PAL cited high fuel cost and other challenges to the aviation industry as one of the causes of its losses, but in a disclosure, MacroAsia Corp., another company in the aviation business of the Lucio Tan Group, posted a 9-percent increase in profits in 2009 despite the challenges faced that year by the global aviation industry.
MacroAsia operates through its units MacroAsia Catering Services, Inc., MacroAsia Airport Services Corp, MacroAsia Mining Corp, Lufthansa Technik Philippines, Inc., Cebu Pacific Catering Services, Inc. and Toll-MacroAsia Philippines, Inc. In the past, progressive unionists from PAL have questioned the roles of these companies, including Air Philippines, which they said could bleed PAL dry by getting its businesses and getting handsomely paid by PAL or by PAL’s clients for it.
Lucio Tan Group Promoting Contractualization, Union-Busting
The supposed losses being incurred by PAL today, in the wake of record-high revenues and number of passengers, struck some workers with a sense of déjà vu. The workers recalled how similar complaints of losses led to PAL’s imposition of a 10-year suspension of its CBA 12 years ago, sending an unfortunate precedent not only for PAL employees but also for the entire Filipino labor movement.

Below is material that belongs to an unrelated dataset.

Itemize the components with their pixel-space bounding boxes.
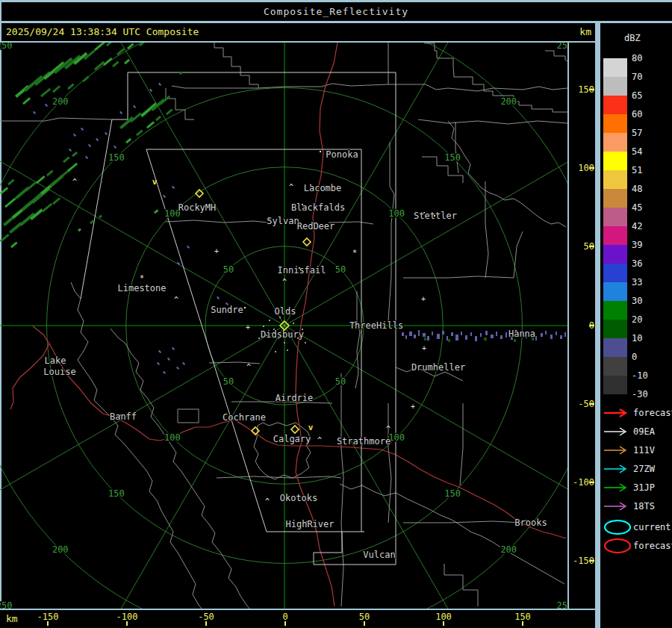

This year’s announced spin-off coincided with the ending of the CBA suspension, which had been extended for another year under former PALEA president Edgardo Oredina, who, employees note, is also active today at convincing them to agree to the spin-off.

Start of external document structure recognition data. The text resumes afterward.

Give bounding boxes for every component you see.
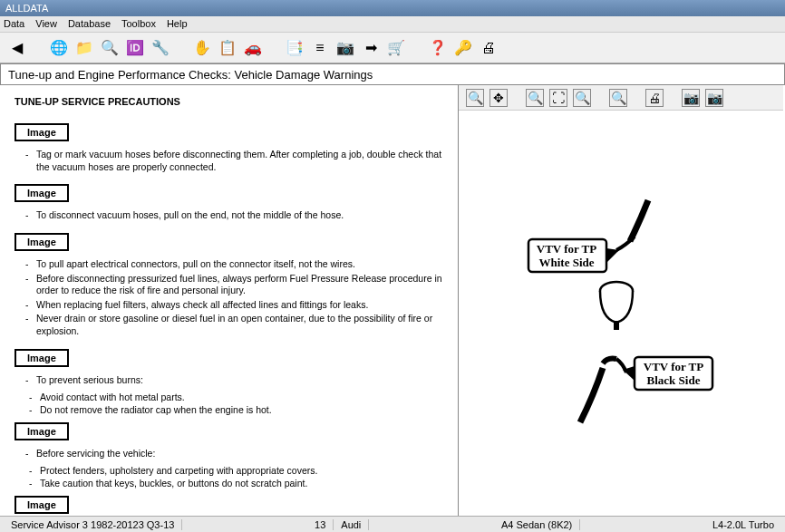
status-engine: L4-2.0L Turbo xyxy=(705,519,781,530)
image-button[interactable]: Image xyxy=(15,233,69,251)
label-bot-2: Black Side xyxy=(647,373,701,387)
image-button[interactable]: Image xyxy=(15,184,69,202)
status-year: 13 xyxy=(307,519,334,530)
zoom-in-icon[interactable]: 🔍 xyxy=(466,89,484,107)
tools-icon[interactable]: 🔧 xyxy=(150,38,170,58)
back-icon[interactable]: ◀ xyxy=(7,38,27,58)
list-item: When replacing fuel filters, always chec… xyxy=(25,299,443,312)
image-button[interactable]: Image xyxy=(15,496,69,514)
pan-icon[interactable]: ✥ xyxy=(489,89,508,107)
camera-image-icon[interactable]: 📷 xyxy=(682,89,700,107)
menu-data[interactable]: Data xyxy=(4,18,24,30)
menu-view[interactable]: View xyxy=(35,18,57,30)
list-item: To disconnect vacuum hoses, pull on the … xyxy=(25,209,443,222)
list-item: Do not remove the radiator cap when the … xyxy=(29,404,443,417)
list-item: Before disconnecting pressurized fuel li… xyxy=(25,273,443,297)
car-icon[interactable]: 🚗 xyxy=(243,38,263,58)
list-item: Tag or mark vacuum hoses before disconne… xyxy=(25,149,443,173)
image-button[interactable]: Image xyxy=(15,123,69,141)
refresh-icon[interactable]: ❓ xyxy=(428,38,448,58)
image-pane: 🔍 ✥ 🔍 ⛶ 🔍 🔍 🖨 📷 📷 VTV for TP White Side xyxy=(459,85,783,516)
print-icon[interactable]: 🖨 xyxy=(479,38,499,58)
content-area: TUNE-UP SERVICE PRECAUTIONS Image Tag or… xyxy=(0,85,785,516)
image-button[interactable]: Image xyxy=(15,422,69,440)
list-item: Never drain or store gasoline or diesel … xyxy=(25,313,443,337)
cart-icon[interactable]: 🛒 xyxy=(386,38,406,58)
menu-toolbox[interactable]: Toolbox xyxy=(121,18,156,30)
label-top-2: White Side xyxy=(538,256,594,269)
vehicle-select-icon[interactable]: 🔍 xyxy=(100,38,120,58)
camera2-image-icon[interactable]: 📷 xyxy=(705,89,723,107)
article-heading: TUNE-UP SERVICE PRECAUTIONS xyxy=(15,96,443,107)
list-item: To prevent serious burns: xyxy=(25,374,443,387)
list-item: Take caution that keys, buckles, or butt… xyxy=(29,478,443,490)
arrow-icon[interactable]: ➡ xyxy=(361,38,381,58)
home-icon[interactable]: 🌐 xyxy=(49,38,69,58)
status-model: A4 Sedan (8K2) xyxy=(494,519,580,530)
label-top-1: VTV for TP xyxy=(537,242,597,256)
folder-icon[interactable]: 📁 xyxy=(74,38,94,58)
page-title-bar: Tune-up and Engine Performance Checks: V… xyxy=(0,63,785,85)
title-bar: ALLDATA xyxy=(0,0,785,16)
diagram-view: VTV for TP White Side VTV for TP Black S… xyxy=(459,111,783,516)
list-item: Before servicing the vehicle: xyxy=(25,448,443,460)
status-version: Service Advisor 3 1982-20123 Q3-13 xyxy=(4,519,182,530)
list-item: To pull apart electrical connectors, pul… xyxy=(25,258,443,271)
menu-bar: Data View Database Toolbox Help xyxy=(0,16,785,33)
list-icon[interactable]: 📑 xyxy=(285,38,305,58)
page-title-text: Tune-up and Engine Performance Checks: V… xyxy=(8,68,373,82)
status-make: Audi xyxy=(334,519,369,530)
vtv-diagram: VTV for TP White Side VTV for TP Black S… xyxy=(512,196,730,431)
id-icon[interactable]: 🆔 xyxy=(125,38,145,58)
print-image-icon[interactable]: 🖨 xyxy=(645,89,664,107)
image-toolbar: 🔍 ✥ 🔍 ⛶ 🔍 🔍 🖨 📷 📷 xyxy=(459,85,783,111)
article-pane: TUNE-UP SERVICE PRECAUTIONS Image Tag or… xyxy=(0,85,459,516)
zoom-fit-icon[interactable]: ⛶ xyxy=(549,89,567,107)
lines-icon[interactable]: ≡ xyxy=(310,38,330,58)
zoom-out-icon[interactable]: 🔍 xyxy=(573,89,591,107)
menu-help[interactable]: Help xyxy=(167,18,188,30)
hand-icon[interactable]: ✋ xyxy=(192,38,212,58)
camera-icon[interactable]: 📷 xyxy=(335,38,355,58)
menu-database[interactable]: Database xyxy=(68,18,111,30)
new-icon[interactable]: 📋 xyxy=(218,38,237,58)
key-icon[interactable]: 🔑 xyxy=(453,38,473,58)
zoom-area-icon[interactable]: 🔍 xyxy=(526,89,544,107)
svg-rect-2 xyxy=(614,321,619,330)
zoom-reset-icon[interactable]: 🔍 xyxy=(609,89,627,107)
list-item: Protect fenders, upholstery and carpetin… xyxy=(29,465,443,478)
list-item: Avoid contact with hot metal parts. xyxy=(29,392,443,404)
status-bar: Service Advisor 3 1982-20123 Q3-13 13 Au… xyxy=(0,516,785,532)
main-toolbar: ◀ 🌐 📁 🔍 🆔 🔧 ✋ 📋 🚗 📑 ≡ 📷 ➡ 🛒 ❓ 🔑 🖨 xyxy=(0,33,785,63)
image-button[interactable]: Image xyxy=(15,349,69,367)
app-title: ALLDATA xyxy=(5,3,48,14)
label-bot-1: VTV for TP xyxy=(644,360,704,373)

Progressive PAL workers said they have had traumatic experiences at being sold out by their union leaders and given the short end of the stick by Lucio Tan.
After starting the bitterly opposed 10-year CBA suspension in 1999, the Lucio Tan Group implemented its first spin-off in 2000, involving the maintenance and engineering department of PAL M&E, dubbed as the country’s premier aircraft maintenance department. The spin-off affected about 1,800 highly skilled regular employees. At the time, it was the progressive bloc within PALEA that was tenuously holding the reins of union leadership, after the union leaders who were accused of selling out the union for CBA suspension were excoriated by the members. This union fought the spin-off but in the end only managed to push for the affected employees’ non-diminution of benefits, as its leaders were soon laid off or dislodged by PAL management, which lent its support to its preferred leaders especially those who gave in to the CBA suspension.
In PAL’s first spin-off the M&E department was acquired by a Lucio Tan Group’s joint venture with German Lufthansa Technik, which is now one of Lucio Tan’s companies under MacroAsia Corp.